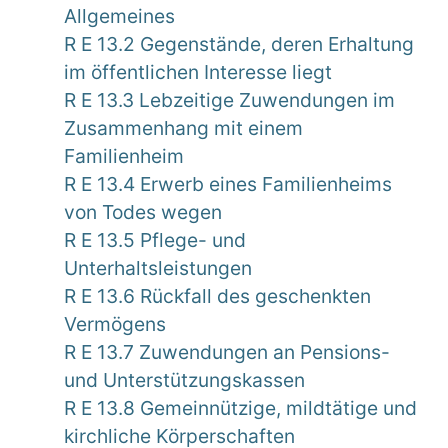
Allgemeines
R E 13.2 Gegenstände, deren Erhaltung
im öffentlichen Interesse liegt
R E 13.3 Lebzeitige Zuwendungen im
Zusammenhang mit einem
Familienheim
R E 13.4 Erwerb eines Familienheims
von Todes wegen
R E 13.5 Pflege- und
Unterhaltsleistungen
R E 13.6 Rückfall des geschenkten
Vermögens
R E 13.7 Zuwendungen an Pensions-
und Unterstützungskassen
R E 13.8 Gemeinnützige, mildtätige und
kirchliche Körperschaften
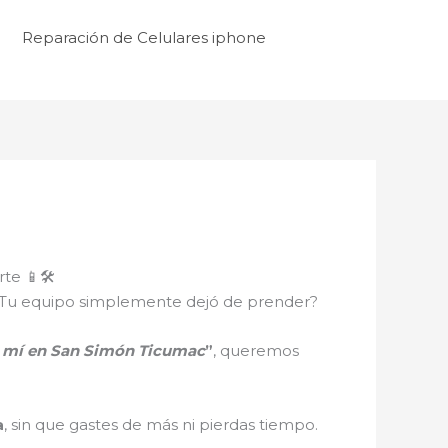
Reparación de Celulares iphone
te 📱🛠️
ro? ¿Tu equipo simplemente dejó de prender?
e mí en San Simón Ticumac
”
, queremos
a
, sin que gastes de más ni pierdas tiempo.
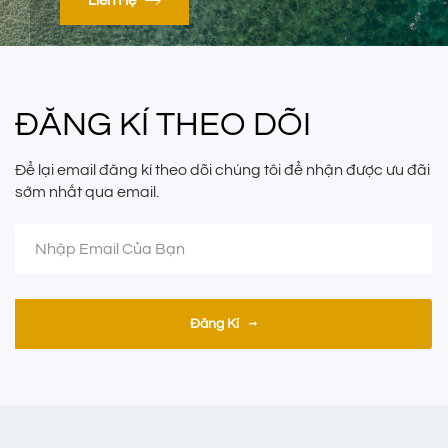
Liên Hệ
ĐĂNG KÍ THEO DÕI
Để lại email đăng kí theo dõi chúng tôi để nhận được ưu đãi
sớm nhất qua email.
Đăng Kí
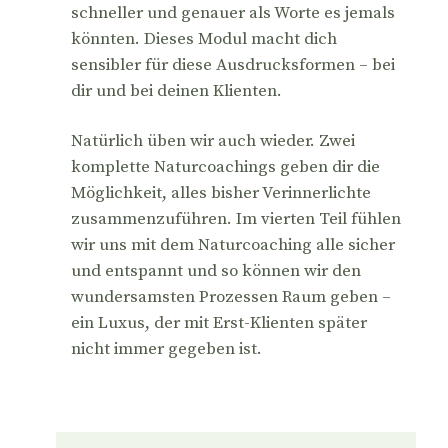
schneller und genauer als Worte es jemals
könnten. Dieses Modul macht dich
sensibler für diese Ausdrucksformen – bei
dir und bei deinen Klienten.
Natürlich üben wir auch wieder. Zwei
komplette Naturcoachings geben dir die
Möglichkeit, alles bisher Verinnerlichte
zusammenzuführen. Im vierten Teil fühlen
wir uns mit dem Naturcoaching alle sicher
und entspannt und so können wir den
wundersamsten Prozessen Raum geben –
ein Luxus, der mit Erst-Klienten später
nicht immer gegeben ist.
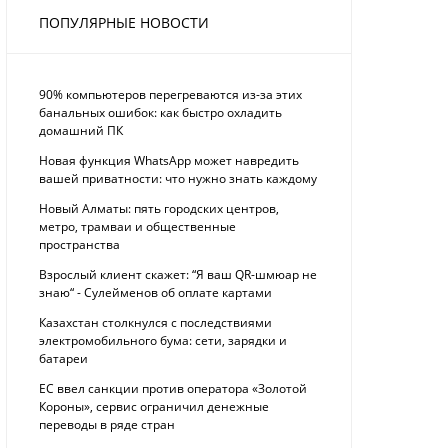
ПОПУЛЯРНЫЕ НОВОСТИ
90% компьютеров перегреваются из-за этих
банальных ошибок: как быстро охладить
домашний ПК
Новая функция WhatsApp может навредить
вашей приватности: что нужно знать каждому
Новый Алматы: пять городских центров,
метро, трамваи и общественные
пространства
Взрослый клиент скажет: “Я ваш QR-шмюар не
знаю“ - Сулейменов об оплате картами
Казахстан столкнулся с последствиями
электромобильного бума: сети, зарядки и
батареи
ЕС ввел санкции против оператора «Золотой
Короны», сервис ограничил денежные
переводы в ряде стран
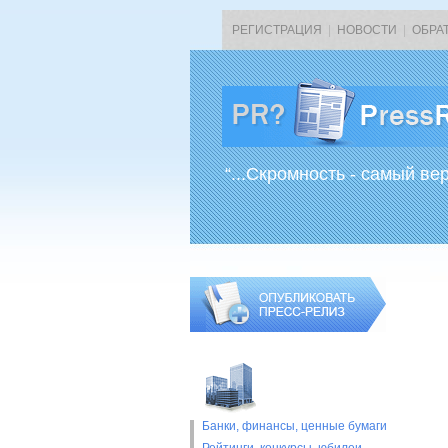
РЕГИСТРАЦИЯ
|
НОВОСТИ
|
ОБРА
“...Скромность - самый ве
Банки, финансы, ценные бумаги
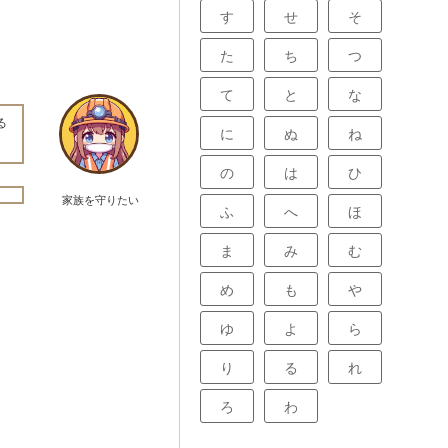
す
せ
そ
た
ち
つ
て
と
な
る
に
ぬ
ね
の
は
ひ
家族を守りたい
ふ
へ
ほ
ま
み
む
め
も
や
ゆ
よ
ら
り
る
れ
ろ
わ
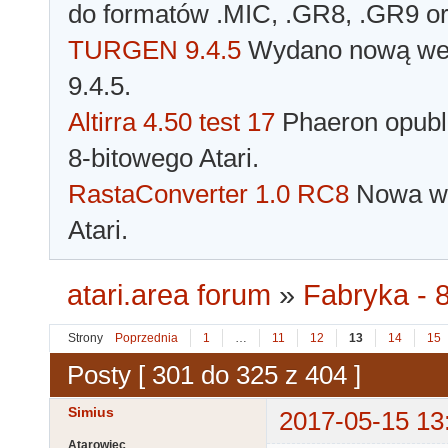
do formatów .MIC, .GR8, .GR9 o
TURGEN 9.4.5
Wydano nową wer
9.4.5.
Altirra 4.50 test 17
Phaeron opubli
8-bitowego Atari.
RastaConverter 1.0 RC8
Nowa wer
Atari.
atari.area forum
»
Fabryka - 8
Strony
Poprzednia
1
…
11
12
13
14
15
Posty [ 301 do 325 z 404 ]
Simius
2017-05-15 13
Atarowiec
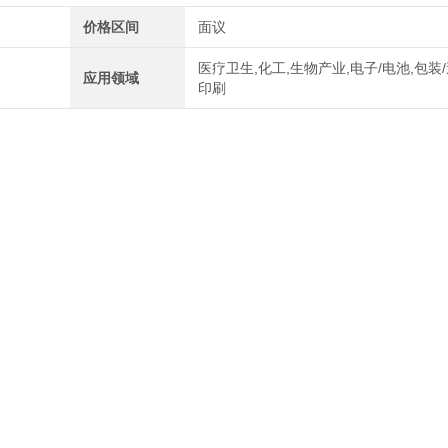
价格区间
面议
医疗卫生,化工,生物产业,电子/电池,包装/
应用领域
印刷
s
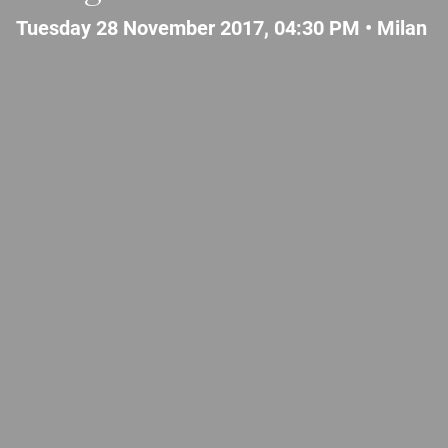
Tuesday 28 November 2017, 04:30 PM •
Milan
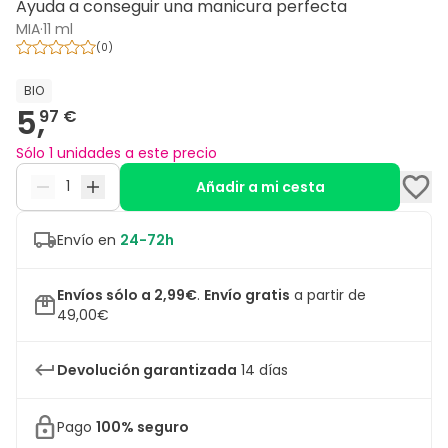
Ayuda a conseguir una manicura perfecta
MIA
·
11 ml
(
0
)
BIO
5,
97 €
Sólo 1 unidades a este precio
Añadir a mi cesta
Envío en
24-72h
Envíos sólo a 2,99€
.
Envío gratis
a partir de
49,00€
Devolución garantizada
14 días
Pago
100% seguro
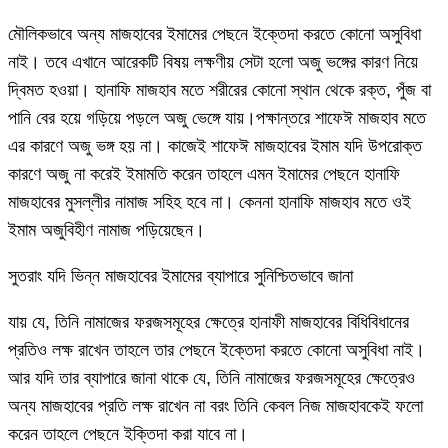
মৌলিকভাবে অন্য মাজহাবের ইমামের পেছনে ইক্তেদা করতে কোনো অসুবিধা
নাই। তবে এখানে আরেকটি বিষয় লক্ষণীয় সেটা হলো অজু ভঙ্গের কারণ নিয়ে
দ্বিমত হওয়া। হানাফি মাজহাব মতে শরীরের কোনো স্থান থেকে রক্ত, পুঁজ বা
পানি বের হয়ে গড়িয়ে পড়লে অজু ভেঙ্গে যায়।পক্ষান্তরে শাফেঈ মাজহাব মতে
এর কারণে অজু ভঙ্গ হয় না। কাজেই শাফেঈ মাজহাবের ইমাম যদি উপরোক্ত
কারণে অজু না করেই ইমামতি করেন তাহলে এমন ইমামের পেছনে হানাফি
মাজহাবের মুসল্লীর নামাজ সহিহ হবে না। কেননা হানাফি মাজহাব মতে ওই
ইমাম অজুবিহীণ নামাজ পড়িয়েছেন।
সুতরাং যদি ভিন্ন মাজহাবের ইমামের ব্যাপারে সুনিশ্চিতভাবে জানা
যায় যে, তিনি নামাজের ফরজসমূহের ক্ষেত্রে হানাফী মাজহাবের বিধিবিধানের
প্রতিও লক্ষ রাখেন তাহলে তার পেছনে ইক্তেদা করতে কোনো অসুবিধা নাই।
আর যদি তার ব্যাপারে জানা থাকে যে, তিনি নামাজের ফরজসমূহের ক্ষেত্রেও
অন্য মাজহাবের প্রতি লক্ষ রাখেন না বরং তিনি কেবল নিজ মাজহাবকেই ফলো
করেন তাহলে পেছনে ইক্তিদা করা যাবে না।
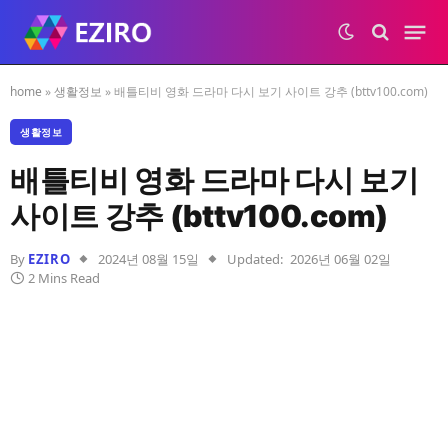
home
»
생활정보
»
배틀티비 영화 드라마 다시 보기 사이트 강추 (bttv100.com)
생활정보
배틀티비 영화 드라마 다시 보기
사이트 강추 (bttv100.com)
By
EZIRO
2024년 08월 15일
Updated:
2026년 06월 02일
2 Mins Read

▶ [WHAT IS NEEDED]: Please print the entries shown above again, exactly, and skip the pictures.

▶ [RESULT]:
Allgemeines
R E 13.2 Gegenstände, deren Erhaltung
im öffentlichen Interesse liegt
R E 13.3 Lebzeitige Zuwendungen im
Zusammenhang mit einem
Familienheim
R E 13.4 Erwerb eines Familienheims
von Todes wegen
R E 13.5 Pflege- und
Unterhaltsleistungen
R E 13.6 Rückfall des geschenkten
Vermögens
R E 13.7 Zuwendungen an Pensions-
und Unterstützungskassen
R E 13.8 Gemeinnützige, mildtätige und
kirchliche Körperschaften
Reparación de Celulares iphone
te 📱🛠️
ro? ¿Tu equipo simplemente dejó de prender?
e mí en San Simón Ticumac
”
, queremos
a
, sin que gastes de más ni pierdas tiempo.
Liên Hệ
ĐĂNG KÍ THEO DÕI
Để lại email đăng kí theo dõi chúng tôi để nhận được ưu đãi
sớm nhất qua email.
Đăng Kí
schneller und genauer als Worte es jemals
könnten. Dieses Modul macht dich
sensibler für diese Ausdrucksformen – bei
dir und bei deinen Klienten.
Natürlich üben wir auch wieder. Zwei
komplette Naturcoachings geben dir die
Möglichkeit, alles bisher Verinnerlichte
zusammenzuführen. Im vierten Teil fühlen
wir uns mit dem Naturcoaching alle sicher
und entspannt und so können wir den
wundersamsten Prozessen Raum geben –
ein Luxus, der mit Erst-Klienten später
nicht immer gegeben ist.
ПОПУЛЯРНЫЕ НОВОСТИ
90% компьютеров перегреваются из-за этих
банальных ошибок: как быстро охладить
домашний ПК
Новая функция WhatsApp может навредить
вашей приватности: что нужно знать каждому
Новый Алматы: пять городских центров,
метро, трамваи и общественные
пространства
Взрослый клиент скажет: “Я ваш QR-шмюар не
знаю“ - Сулейменов об оплате картами
Казахстан столкнулся с последствиями
электромобильного бума: сети, зарядки и
батареи
ЕС ввел санкции против оператора «Золотой
Короны», сервис ограничил денежные
переводы в ряде стран
РЕГИСТРАЦИЯ
|
НОВОСТИ
|
ОБРА
“...Скромность - самый ве
Банки, финансы, ценные бумаги
す
せ
そ
た
ち
つ
て
と
な
る
に
ぬ
ね
の
は
ひ
家族を守りたい
ふ
へ
ほ
ま
み
む
め
も
や
ゆ
よ
ら
り
る
れ
ろ
わ
do formatów .MIC, .GR8, .GR9 o
TURGEN 9.4.5
Wydano nową wer
9.4.5.
Altirra 4.50 test 17
Phaeron opubli
8-bitowego Atari.
RastaConverter 1.0 RC8
Nowa wer
Atari.
atari.area forum
»
Fabryka - 8
Strony
Poprzednia
1
…
11
12
13
14
15
Posty [ 301 do 325 z 404 ]
Simius
2017-05-15 13
Atarowiec
价格区间
面议
医疗卫生,化工,生物产业,电子/电池,包装/
应用领域
印刷
s
Tuesday 28 November 2017, 04:30 PM •
Milan
Ayuda a conseguir una manicura perfecta
MIA
·
11 ml
(
0
)
BIO
5,
97 €
Sólo 1 unidades a este precio
Añadir a mi cesta
Envío en
24-72h
Envíos sólo a 2,99€
.
Envío gratis
a partir de
49,00€
Devolución garantizada
14 días
Pago
100% seguro
মৌলিকভাবে অন্য মাজহাবের ইমামের পেছনে ইক্তেদা করতে কোনো অসুবিধা
নাই। তবে এখানে আরেকটি বিষয় লক্ষণীয় সেটা হলো অজু ভঙ্গের কারণ নিয়ে
দ্বিমত হওয়া। হানাফি মাজহাব মতে শরীরের কোনো স্থান থেকে রক্ত, পুঁজ বা
পানি বের হয়ে গড়িয়ে পড়লে অজু ভেঙ্গে যায়।পক্ষান্তরে শাফেঈ মাজহাব মতে
এর কারণে অজু ভঙ্গ হয় না। কাজেই শাফেঈ মাজহাবের ইমাম যদি উপরোক্ত
কারণে অজু না করেই ইমামতি করেন তাহলে এমন ইমামের পেছনে হানাফি
মাজহাবের মুসল্লীর নামাজ সহিহ হবে না। কেননা হানাফি মাজহাব মতে ওই
ইমাম অজুবিহীণ নামাজ পড়িয়েছেন।
সুতরাং যদি ভিন্ন মাজহাবের ইমামের ব্যাপারে সুনিশ্চিতভাবে জানা
যায় যে, তিনি নামাজের ফরজসমূহের ক্ষেত্রে হানাফী মাজহাবের বিধিবিধানের
প্রতিও লক্ষ রাখেন তাহলে তার পেছনে ইক্তেদা করতে কোনো অসুবিধা নাই।
আর যদি তার ব্যাপারে জানা থাকে যে, তিনি নামাজের ফরজসমূহের ক্ষেত্রেও
অন্য মাজহাবের প্রতি লক্ষ রাখেন না বরং তিনি কেবল নিজ মাজহাবকেই ফলো
করেন তাহলে পেছনে ইক্তিদা করা যাবে না।
home
»
생활정보
»
배틀티비 영화 드라마 다시 보기 사이트 강추 (bttv100.com)
생활정보
배틀티비 영화 드라마 다시 보기
사이트 강추 (bttv100.com)
By
EZIRO
2024년 08월 15일
Updated:
2026년 06월 02일
2 Mins Read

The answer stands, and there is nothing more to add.